Start of RECORDS PROVIDED
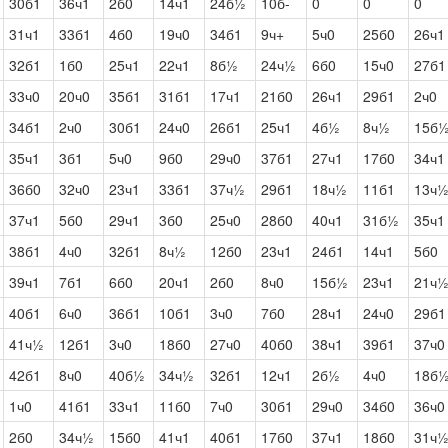
30б1
36ч1
2б0
14ч1
24б½
10б-
0
0
0
31ч1
33б1
4б0
19ч0
34б1
9ч+
5ч0
25б0
26ч1
32б1
1б0
25ч1
22ч1
8б½
24ч½
6б0
15ч0
27б1
33ч0
20ч0
35б1
31б1
17ч1
21б0
26ч1
29б1
2ч0
34б1
2ч0
30б1
24ч0
26б1
25ч1
4б½
8ч½
15б
35ч1
3б1
5ч0
9б0
29ч0
37б1
27ч1
17б0
34ч1
36б0
32ч0
23ч1
33б1
37ч½
29б1
18ч½
11б1
13ч
37ч1
5б0
29ч1
3б0
25ч0
28б0
40ч1
31б½
35ч1
38б1
4ч0
32б1
8ч½
12б0
23ч1
24б1
14ч1
5б0
39ч1
7б1
6б0
20ч1
2б0
8ч0
15б½
23ч1
21ч
40б1
6ч0
36б1
10б1
3ч0
7б0
28ч1
24ч0
29б1
41ч½
12б1
3ч0
18б0
27ч0
40б0
38ч1
39б1
37ч0
42б1
8ч0
40б½
34ч½
32б1
12ч1
2б½
4ч0
18б
1ч0
41б1
33ч1
11б0
7ч0
30б1
29ч0
34б0
36ч0
2б0
34ч½
15б0
41ч1
40б1
17б0
37ч1
18б0
31ч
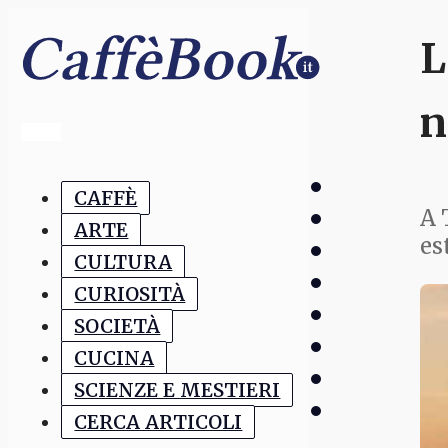
L
n
CAFFÈ
A 
ARTE
es
CULTURA
CURIOSITÀ
SOCIETÀ
CUCINA
SCIENZE E MESTIERI
CERCA ARTICOLI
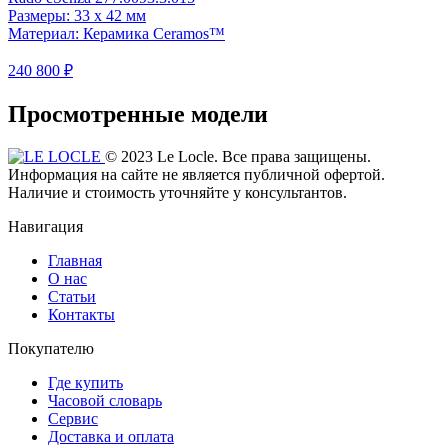
Размеры: 33 x 42 мм
Материал: Керамика Ceramos™
240 800 ₽
Просмотренные модели
© 2023 Le Locle. Все права защищены.
Информация на сайте не является публичной офертой.
Наличие и стоимость уточняйте у консультантов.
Навигация
Главная
О нас
Статьи
Контакты
Покупателю
Где купить
Часовой словарь
Сервис
Доставка и оплата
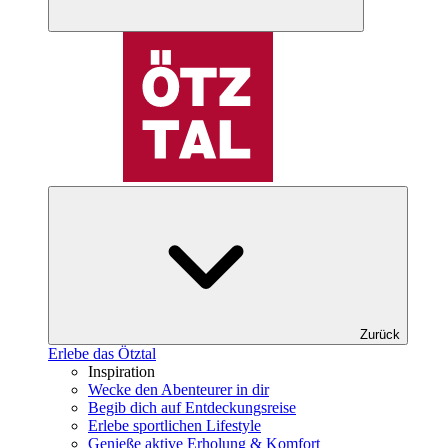
Zurück
Erlebe das Ötztal
Inspiration
Wecke den Abenteurer in dir
Begib dich auf Entdeckungsreise
Erlebe sportlichen Lifestyle
Genieße aktive Erholung & Komfort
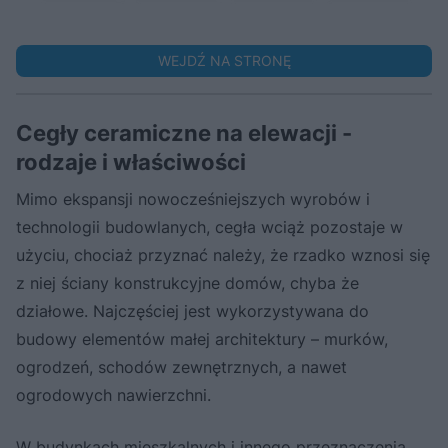
WEJDŹ NA STRONĘ
Cegły ceramiczne na elewacji -
rodzaje i właściwości
Mimo ekspansji nowocześniejszych wyrobów i
technologii budowlanych, cegła wciąż pozostaje w
użyciu, chociaż przyznać należy, że rzadko wznosi się
z niej ściany konstrukcyjne domów, chyba że
działowe. Najczęściej jest wykorzystywana do
budowy elementów małej architektury – murków,
ogrodzeń, schodów zewnętrznych, a nawet
ogrodowych nawierzchni.
W budynkach mieszkalnych i innego przeznaczenia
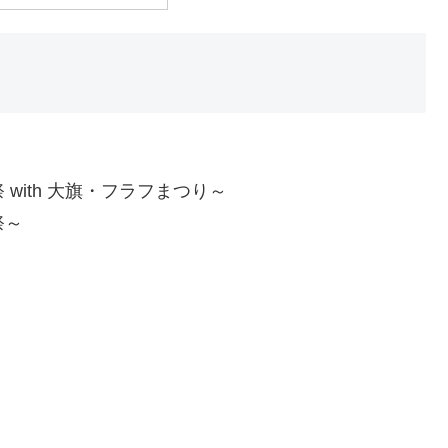
 with 大旗・フラフまつり～
祭～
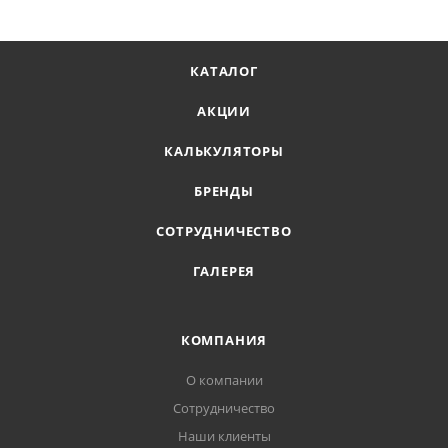
КАТАЛОГ
АКЦИИ
КАЛЬКУЛЯТОРЫ
БРЕНДЫ
СОТРУДНИЧЕСТВО
ГАЛЕРЕЯ
КОМПАНИЯ
О компании
Сотрудничество
Наши клиенты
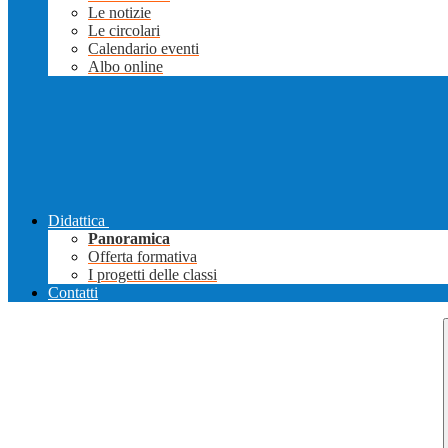
Le notizie
Le circolari
Calendario eventi
Albo online
Didattica
Panoramica
Offerta formativa
I progetti delle classi
Contatti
End of RECORDS PROVIDED
TRY IT
A word-for-word reprint of the listing above is needed, minus the pictures.

OUTPUT FOR THIS EXERCISE
30б1
36ч1
2б0
14ч1
24б½
10б-
0
0
0
31ч1
33б1
4б0
19ч0
34б1
9ч+
5ч0
25б0
26ч1
32б1
1б0
25ч1
22ч1
8б½
24ч½
6б0
15ч0
27б1
33ч0
20ч0
35б1
31б1
17ч1
21б0
26ч1
29б1
2ч0
34б1
2ч0
30б1
24ч0
26б1
25ч1
4б½
8ч½
15б
35ч1
3б1
5ч0
9б0
29ч0
37б1
27ч1
17б0
34ч1
36б0
32ч0
23ч1
33б1
37ч½
29б1
18ч½
11б1
13ч
37ч1
5б0
29ч1
3б0
25ч0
28б0
40ч1
31б½
35ч1
38б1
4ч0
32б1
8ч½
12б0
23ч1
24б1
14ч1
5б0
39ч1
7б1
6б0
20ч1
2б0
8ч0
15б½
23ч1
21ч
40б1
6ч0
36б1
10б1
3ч0
7б0
28ч1
24ч0
29б1
41ч½
12б1
3ч0
18б0
27ч0
40б0
38ч1
39б1
37ч0
42б1
8ч0
40б½
34ч½
32б1
12ч1
2б½
4ч0
18б
1ч0
41б1
33ч1
11б0
7ч0
30б1
29ч0
34б0
36ч0
2б0
34ч½
15б0
41ч1
40б1
17б0
37ч1
18б0
31ч
L
n
CAFFÈ
A 
ARTE
es
CULTURA
CURIOSITÀ
SOCIETÀ
CUCINA
SCIENZE E MESTIERI
CERCA ARTICOLI
Размеры: 33 x 42 мм
Материал: Керамика Ceramos™
240 800 ₽
Просмотренные модели
© 2023 Le Locle. Все права защищены.
Информация на сайте не является публичной офертой.
Наличие и стоимость уточняйте у консультантов.
Навигация
Главная
О нас
Статьи
Контакты
Покупателю
Где купить
Часовой словарь
Сервис
Доставка и оплата
Zurück
Erlebe das Ötztal
Inspiration
Wecke den Abenteurer in dir
Begib dich auf Entdeckungsreise
Erlebe sportlichen Lifestyle
Genieße aktive Erholung & Komfort
WEJDŹ NA STRONĘ
Cegły ceramiczne na elewacji -
rodzaje i właściwości
Mimo ekspansji nowocześniejszych wyrobów i
technologii budowlanych, cegła wciąż pozostaje w
użyciu, chociaż przyznać należy, że rzadko wznosi się
z niej ściany konstrukcyjne domów, chyba że
działowe. Najczęściej jest wykorzystywana do
budowy elementów małej architektury – murków,
ogrodzeń, schodów zewnętrznych, a nawet
ogrodowych nawierzchni.
W budynkach mieszkalnych i innego przeznaczenia
 with 大旗・フラフまつり～
祭～
КАТАЛОГ
АКЦИИ
КАЛЬКУЛЯТОРЫ
БРЕНДЫ
СОТРУДНИЧЕСТВО
ГАЛЕРЕЯ
КОМПАНИЯ
О компании
Сотрудничество
Наши клиенты
Le notizie
Le circolari
Calendario eventi
Albo online
Didattica
Panoramica
Offerta formativa
I progetti delle classi
Contatti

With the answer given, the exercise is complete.